Every line of the material below that contains the string "suis" must appear in the answer.

<<<<

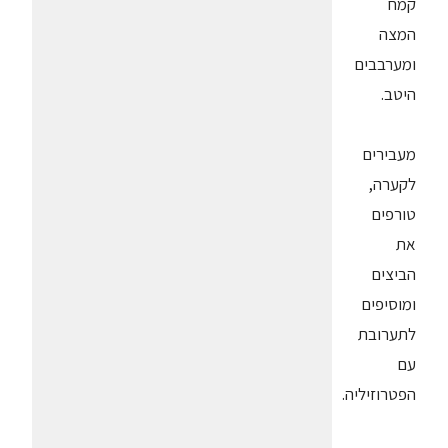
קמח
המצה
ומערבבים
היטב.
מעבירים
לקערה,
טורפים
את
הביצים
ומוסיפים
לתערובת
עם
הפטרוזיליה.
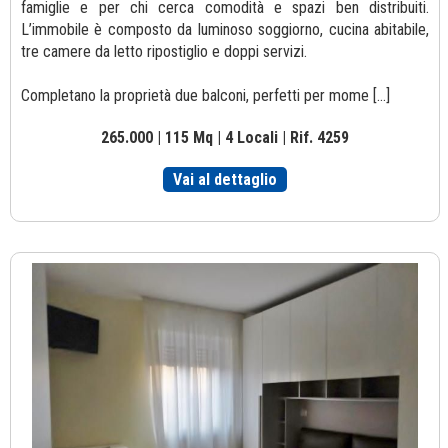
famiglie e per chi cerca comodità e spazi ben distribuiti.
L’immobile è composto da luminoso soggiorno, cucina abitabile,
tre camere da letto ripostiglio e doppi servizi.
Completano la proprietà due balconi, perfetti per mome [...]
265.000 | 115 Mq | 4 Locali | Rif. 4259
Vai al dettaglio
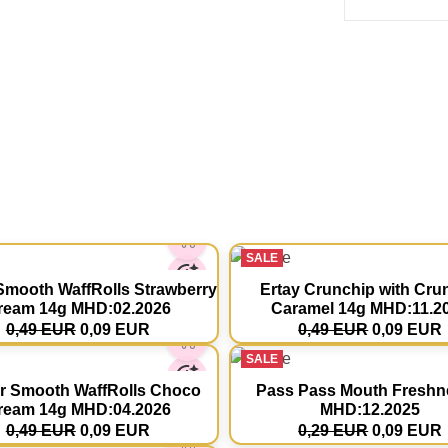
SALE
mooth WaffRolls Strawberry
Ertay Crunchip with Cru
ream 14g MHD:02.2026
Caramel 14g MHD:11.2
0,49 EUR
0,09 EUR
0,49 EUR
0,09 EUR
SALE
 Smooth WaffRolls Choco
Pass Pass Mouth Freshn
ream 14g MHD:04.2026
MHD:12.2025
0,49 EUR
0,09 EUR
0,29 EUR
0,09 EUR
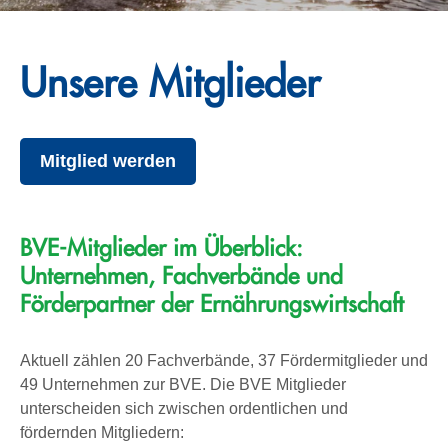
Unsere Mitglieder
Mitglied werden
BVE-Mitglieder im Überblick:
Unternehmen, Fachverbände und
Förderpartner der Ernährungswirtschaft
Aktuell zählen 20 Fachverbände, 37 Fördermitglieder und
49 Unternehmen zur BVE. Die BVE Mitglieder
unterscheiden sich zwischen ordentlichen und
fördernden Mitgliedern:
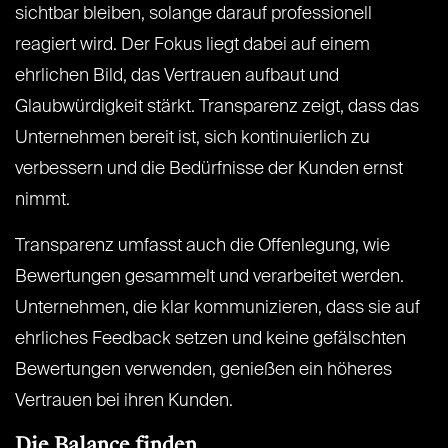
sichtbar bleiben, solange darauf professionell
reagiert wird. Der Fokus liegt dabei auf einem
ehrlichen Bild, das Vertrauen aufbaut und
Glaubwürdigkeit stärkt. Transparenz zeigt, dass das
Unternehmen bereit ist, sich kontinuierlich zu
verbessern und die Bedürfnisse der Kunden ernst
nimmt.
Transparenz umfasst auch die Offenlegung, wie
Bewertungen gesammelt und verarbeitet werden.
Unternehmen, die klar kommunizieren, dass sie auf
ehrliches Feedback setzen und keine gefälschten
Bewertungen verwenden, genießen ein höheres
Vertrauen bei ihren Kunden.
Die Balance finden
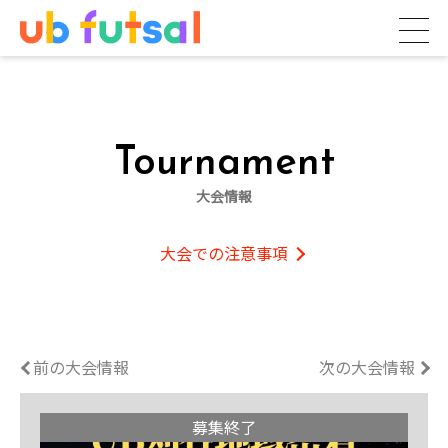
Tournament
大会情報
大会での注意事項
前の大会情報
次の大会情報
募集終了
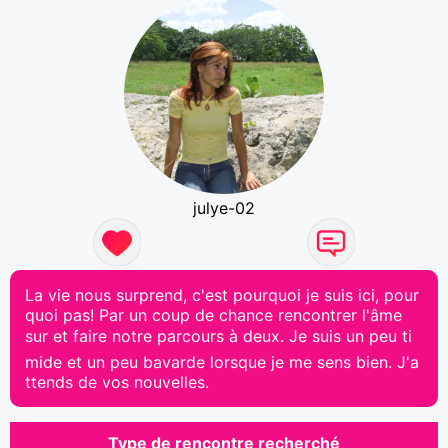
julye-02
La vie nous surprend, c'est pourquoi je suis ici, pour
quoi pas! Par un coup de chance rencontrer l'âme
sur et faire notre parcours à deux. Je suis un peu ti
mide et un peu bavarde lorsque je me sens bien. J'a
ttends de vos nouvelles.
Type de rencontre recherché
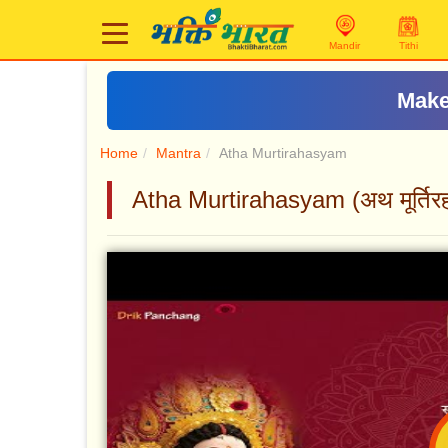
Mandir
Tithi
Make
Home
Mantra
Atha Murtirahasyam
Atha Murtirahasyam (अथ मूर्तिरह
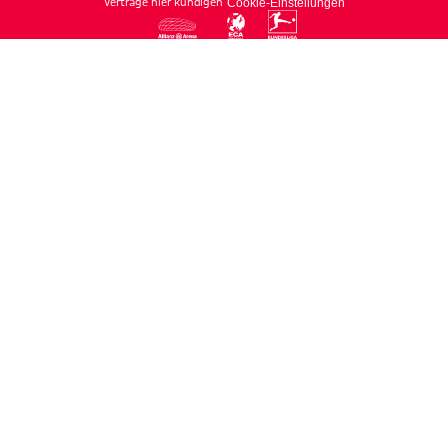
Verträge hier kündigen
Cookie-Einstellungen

>>>>

→ ANSWER FOR THE TASK:
La vie nous surprend, c'est pourquoi je suis ici, pour
sur et faire notre parcours à deux. Je suis un peu ti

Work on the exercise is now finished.